Copy every line from the records below that holds the word "door".

Extracted page text data:
• • • • • • •

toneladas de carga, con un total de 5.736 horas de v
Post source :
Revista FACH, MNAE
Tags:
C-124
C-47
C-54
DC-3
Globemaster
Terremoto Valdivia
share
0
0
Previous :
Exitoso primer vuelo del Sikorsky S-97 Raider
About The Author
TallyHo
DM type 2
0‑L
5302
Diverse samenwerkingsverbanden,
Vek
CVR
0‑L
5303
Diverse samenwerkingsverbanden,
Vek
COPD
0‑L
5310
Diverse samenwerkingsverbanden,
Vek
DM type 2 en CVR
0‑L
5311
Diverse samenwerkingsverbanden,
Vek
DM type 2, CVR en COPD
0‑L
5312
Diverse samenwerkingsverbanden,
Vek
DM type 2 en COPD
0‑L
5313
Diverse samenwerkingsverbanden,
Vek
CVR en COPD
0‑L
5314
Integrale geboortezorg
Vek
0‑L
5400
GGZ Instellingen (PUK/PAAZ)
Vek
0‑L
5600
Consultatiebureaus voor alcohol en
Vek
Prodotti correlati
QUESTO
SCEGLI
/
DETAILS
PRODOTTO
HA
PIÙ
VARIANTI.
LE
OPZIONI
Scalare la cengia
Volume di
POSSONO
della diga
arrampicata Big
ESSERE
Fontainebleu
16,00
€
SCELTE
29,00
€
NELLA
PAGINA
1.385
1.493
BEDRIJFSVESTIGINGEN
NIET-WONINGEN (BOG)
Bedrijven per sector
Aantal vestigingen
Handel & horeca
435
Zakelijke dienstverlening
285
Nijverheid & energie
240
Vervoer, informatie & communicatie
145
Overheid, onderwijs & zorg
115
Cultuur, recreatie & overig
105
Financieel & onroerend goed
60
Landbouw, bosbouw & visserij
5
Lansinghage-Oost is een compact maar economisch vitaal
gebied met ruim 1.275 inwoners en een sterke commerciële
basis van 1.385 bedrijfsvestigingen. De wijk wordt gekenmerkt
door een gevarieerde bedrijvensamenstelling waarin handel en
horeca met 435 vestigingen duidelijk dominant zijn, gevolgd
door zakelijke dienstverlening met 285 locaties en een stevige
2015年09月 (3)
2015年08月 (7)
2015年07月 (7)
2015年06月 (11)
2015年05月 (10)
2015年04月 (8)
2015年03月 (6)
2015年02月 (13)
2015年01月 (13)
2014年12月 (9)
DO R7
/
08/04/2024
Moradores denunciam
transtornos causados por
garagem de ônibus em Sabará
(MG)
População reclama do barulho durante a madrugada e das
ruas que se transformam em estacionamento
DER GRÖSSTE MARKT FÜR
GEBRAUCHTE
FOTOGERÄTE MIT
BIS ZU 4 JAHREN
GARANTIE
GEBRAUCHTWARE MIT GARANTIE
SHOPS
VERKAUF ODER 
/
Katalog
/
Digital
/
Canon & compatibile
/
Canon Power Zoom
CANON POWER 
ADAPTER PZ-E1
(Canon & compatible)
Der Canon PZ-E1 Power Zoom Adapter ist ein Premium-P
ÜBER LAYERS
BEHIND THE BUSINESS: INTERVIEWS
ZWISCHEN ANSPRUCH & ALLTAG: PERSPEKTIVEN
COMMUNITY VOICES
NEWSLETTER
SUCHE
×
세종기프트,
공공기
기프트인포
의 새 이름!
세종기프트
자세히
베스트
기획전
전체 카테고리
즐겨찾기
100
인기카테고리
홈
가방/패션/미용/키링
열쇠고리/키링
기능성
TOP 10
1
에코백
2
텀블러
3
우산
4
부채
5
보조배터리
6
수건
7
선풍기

• • • • • • •

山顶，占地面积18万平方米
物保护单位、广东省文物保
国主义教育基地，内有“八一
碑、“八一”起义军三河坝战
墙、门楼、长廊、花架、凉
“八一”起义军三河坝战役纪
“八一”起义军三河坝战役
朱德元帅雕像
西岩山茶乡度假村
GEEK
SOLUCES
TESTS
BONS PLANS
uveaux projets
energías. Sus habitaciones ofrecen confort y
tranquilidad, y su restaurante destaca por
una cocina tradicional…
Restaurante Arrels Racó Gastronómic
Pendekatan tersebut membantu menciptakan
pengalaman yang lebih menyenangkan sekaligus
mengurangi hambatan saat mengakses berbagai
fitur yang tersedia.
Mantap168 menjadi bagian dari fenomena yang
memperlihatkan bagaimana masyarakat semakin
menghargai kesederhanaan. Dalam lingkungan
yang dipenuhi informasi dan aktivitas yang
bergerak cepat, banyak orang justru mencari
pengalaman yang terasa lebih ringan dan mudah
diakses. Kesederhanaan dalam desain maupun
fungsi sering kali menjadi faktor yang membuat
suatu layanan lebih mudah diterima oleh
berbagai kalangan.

• • • • • • •

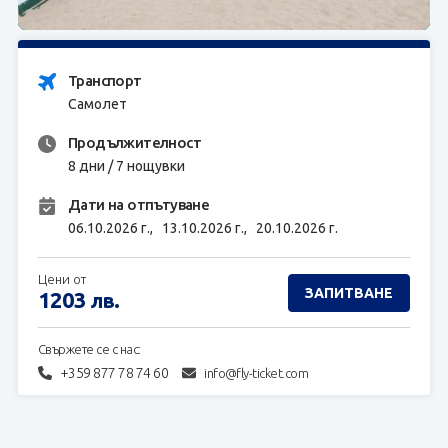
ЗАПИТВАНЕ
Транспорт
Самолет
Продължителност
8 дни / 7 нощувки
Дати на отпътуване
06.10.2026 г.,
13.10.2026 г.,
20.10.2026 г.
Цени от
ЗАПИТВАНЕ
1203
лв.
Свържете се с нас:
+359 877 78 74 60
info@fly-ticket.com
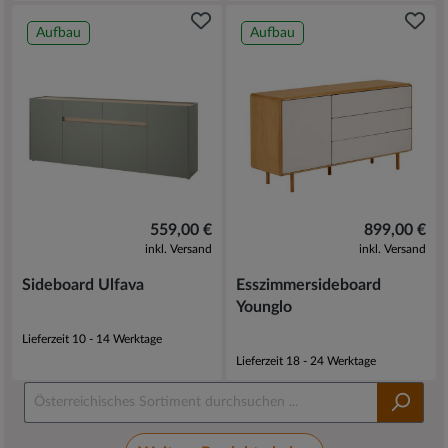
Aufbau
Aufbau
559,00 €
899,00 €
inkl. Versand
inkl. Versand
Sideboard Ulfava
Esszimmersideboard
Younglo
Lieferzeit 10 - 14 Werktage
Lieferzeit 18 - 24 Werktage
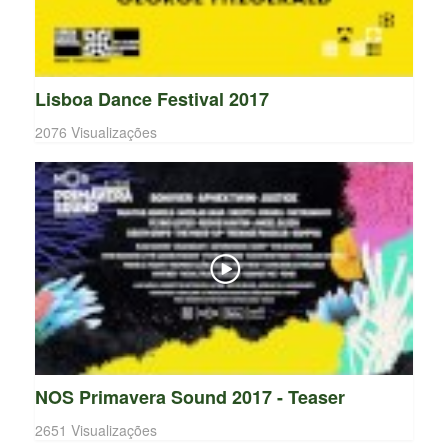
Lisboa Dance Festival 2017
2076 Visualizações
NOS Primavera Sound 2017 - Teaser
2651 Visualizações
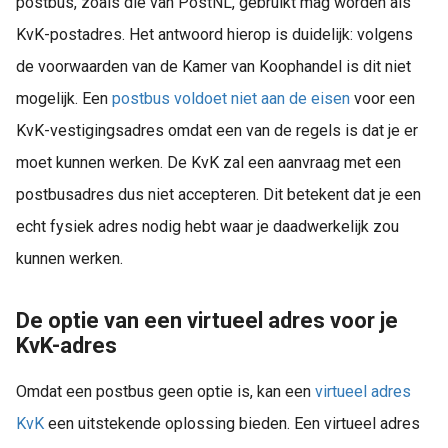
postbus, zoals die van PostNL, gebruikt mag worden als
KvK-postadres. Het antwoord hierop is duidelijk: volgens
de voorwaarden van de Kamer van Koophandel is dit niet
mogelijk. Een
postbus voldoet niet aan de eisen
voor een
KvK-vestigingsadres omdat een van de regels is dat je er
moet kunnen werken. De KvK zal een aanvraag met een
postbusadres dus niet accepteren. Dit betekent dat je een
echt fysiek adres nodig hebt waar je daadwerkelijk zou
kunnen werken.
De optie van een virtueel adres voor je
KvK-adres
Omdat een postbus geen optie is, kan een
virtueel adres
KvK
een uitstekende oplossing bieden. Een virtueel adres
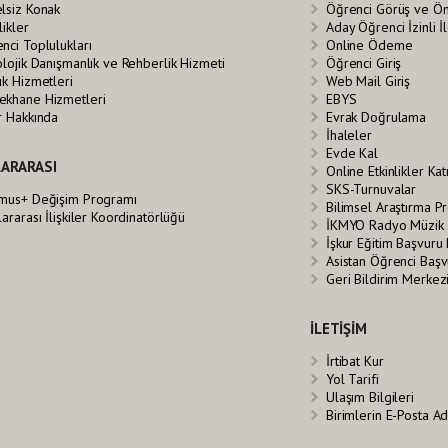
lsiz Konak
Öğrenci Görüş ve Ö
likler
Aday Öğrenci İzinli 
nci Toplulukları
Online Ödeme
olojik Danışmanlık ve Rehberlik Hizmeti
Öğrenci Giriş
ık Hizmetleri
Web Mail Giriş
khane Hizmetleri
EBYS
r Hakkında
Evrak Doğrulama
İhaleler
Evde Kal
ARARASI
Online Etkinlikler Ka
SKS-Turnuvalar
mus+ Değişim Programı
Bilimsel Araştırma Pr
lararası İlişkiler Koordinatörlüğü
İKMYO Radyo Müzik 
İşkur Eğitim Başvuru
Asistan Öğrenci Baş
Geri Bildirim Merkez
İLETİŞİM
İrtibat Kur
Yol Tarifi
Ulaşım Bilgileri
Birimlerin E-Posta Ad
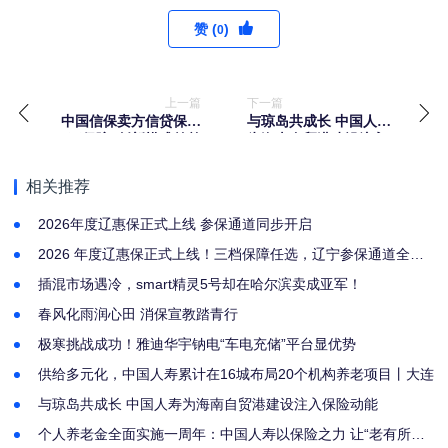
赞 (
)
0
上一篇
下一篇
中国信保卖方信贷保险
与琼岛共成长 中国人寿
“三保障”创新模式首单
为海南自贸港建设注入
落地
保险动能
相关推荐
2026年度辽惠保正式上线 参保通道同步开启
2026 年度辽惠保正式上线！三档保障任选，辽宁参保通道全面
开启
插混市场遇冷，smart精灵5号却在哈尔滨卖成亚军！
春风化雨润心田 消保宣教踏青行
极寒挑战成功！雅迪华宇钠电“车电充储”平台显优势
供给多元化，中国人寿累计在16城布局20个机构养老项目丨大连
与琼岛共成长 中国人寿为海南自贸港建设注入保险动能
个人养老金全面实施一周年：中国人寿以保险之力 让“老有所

• • • • • • •

### Answer to the problem
door een gevarieerde bedrijvensamenstelling waarin handel en
door zakelijke dienstverlening met 285 locaties en een stevige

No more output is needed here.